For the word "προσφορές", report how many lines of the records below contain it, and nothing more.
(Beginning of INPUT DATA)
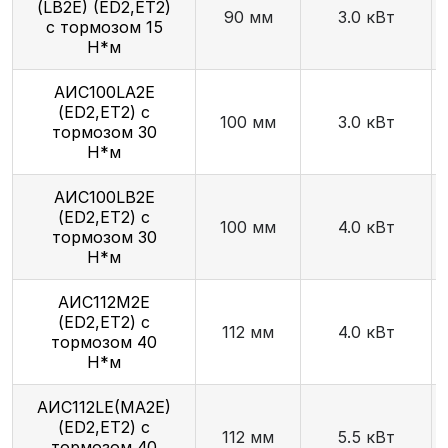
(LB2Е) (ED2,ET2)
90 мм
3.0 кВт
с тормозом 15
Н*м
AИC100LA2Е
(ED2,ET2) с
100 мм
3.0 кВт
тормозом 30
Н*м
AИC100LB2Е
(ED2,ET2) с
100 мм
4.0 кВт
тормозом 30
Н*м
АИС112М2Е
(ED2,ET2) с
112 мм
4.0 кВт
тормозом 40
Н*м
AИC112LЕ(MA2Е)
(ED2,ET2) с
112 мм
5.5 кВт
тормозом 40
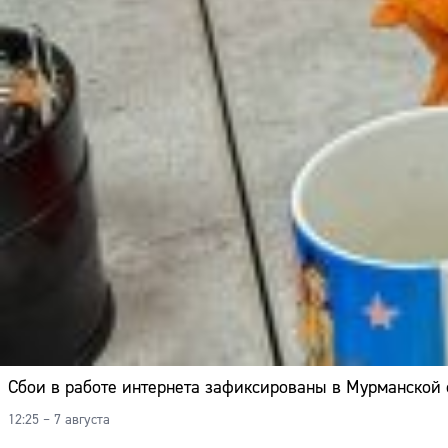
Сбои в работе интернета зафиксированы в Мурманской 
12:25 – 7 августа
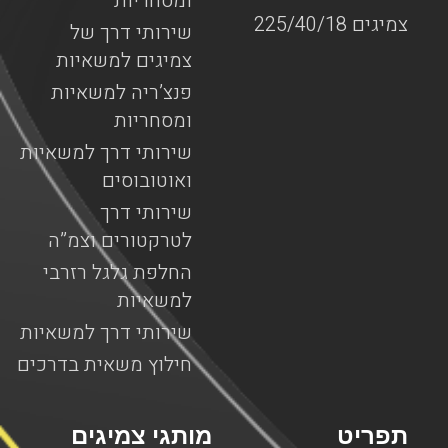
ומסחריות
צמיגים 225/40/18
שירותי דרך של
צמיגים למשאיות
פנצ’ריה למשאיות
ומסחריות
שירותי דרך למשאיות
ואוטובוסים
שירותי דרך
לטרקטורים וצמ”ה
החלפת גלגל רזרבי
למשאיות
שירותי דרך למשאיות
חילוץ משאית בדרכים
תפריט
מותגי צמיגים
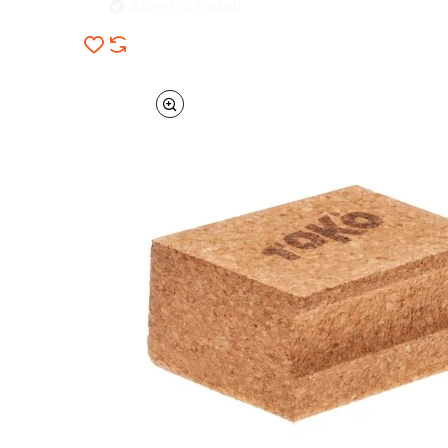
Afegir al Cistell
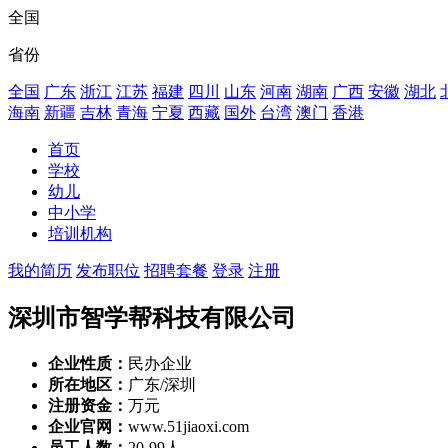
全国
省份
全国
广东
浙江
江苏
福建
四川
山东
河南
湖南
广西
安徽
湖北
海南
新疆
吉林
青海
宁夏
西藏
国外
台湾
澳门
香港
首页
学校
幼儿
中小学
培训机构
我的简历
发布职位
招聘套餐
登录
注册
深圳市智学帮科技有限公司
企业性质：
民办企业
所在地区：
广东/深圳
注册资金：
万元
企业官网：
www.51jiaoxi.com
员工人数：
20-99人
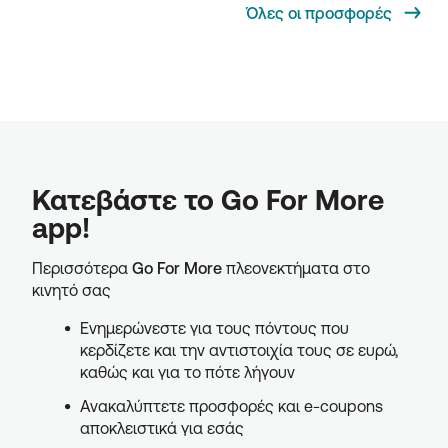
Όλες οι προσφορές
Κατεβάστε το Go For More
app!
Περισσότερα
Go For More
πλεονεκτήματα στο
κινητό σας
Ενημερώνεστε για τους πόντους που
κερδίζετε και την αντιστοιχία τους σε ευρώ,
καθώς και για το πότε λήγουν
Ανακαλύπτετε προσφορές και e-coupons
αποκλειστικά για εσάς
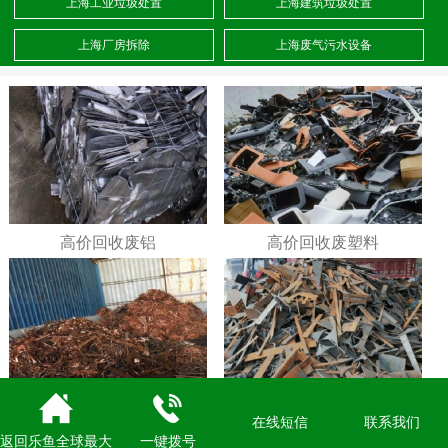
上海工业垃圾处置
上海建筑垃圾处置
上海厂房拆除
上海废气污水设备
高价回收废铝
高价回收废塑料
高价回收废铜
高价回收废铁
在线短信
联系我们
返回乐鱼全球最大
一键拨号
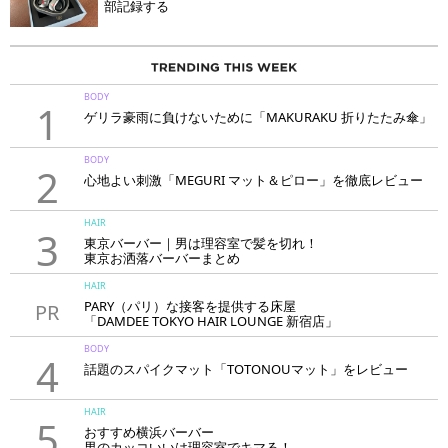
部記録する
BODY
1
ゲリラ豪雨に負けないために「MAKURAKU 折りたたみ傘」
BODY
2
心地よい刺激「MEGURI マット＆ピロー」を徹底レビュー
HAIR
3
東京バーバー｜男は理容室で髪を切れ！
東京お洒落バーバーまとめ
HAIR
PARY（パリ）な接客を提供する床屋
PR
「DAMDEE TOKYO HAIR LOUNGE 新宿店」
BODY
4
話題のスパイクマット「TOTONOUマット」をレビュー
HAIR
5
おすすめ横浜バーバー
男のカッコいいは理容室でキマる！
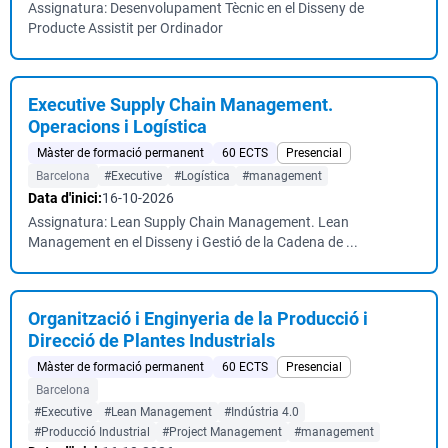
Assignatura: Desenvolupament Tècnic en el Disseny de
Producte Assistit per Ordinador
Executive Supply Chain Management.
Operacions i Logística
Màster de formació permanent
60 ECTS
Presencial
Barcelona
#Executive
#Logística
#management
Data d'inici:
16-10-2026
Assignatura: Lean Supply Chain Management. Lean
Management en el Disseny i Gestió de la Cadena de ...
Organització i Enginyeria de la Producció i
Direcció de Plantes Industrials
Màster de formació permanent
60 ECTS
Presencial
Barcelona
#Executive
#Lean Management
#Indústria 4.0
#Producció Industrial
#Project Management
#management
(End of INPUT DATA)
▶ REPLY TO THE TASK: 2